#### YOUR ASSIGNMENT:
The answer must consist of every line from the data that holds "site".

Saved entries:
◆ ◆ ◆ ◆

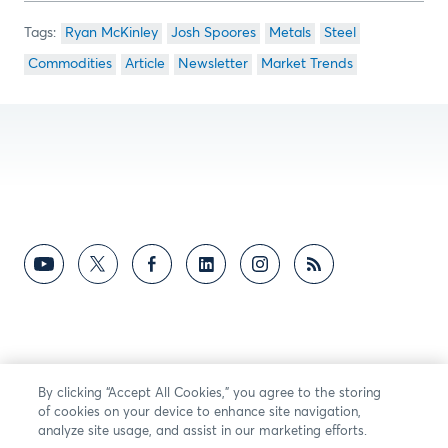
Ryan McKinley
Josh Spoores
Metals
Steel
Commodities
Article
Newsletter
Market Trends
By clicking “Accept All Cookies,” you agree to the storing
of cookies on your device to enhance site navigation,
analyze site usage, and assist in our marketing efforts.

◆ ◆ ◆ ◆

#### COMPLETED EXERCISE:
of cookies on your device to enhance site navigation,
analyze site usage, and assist in our marketing efforts.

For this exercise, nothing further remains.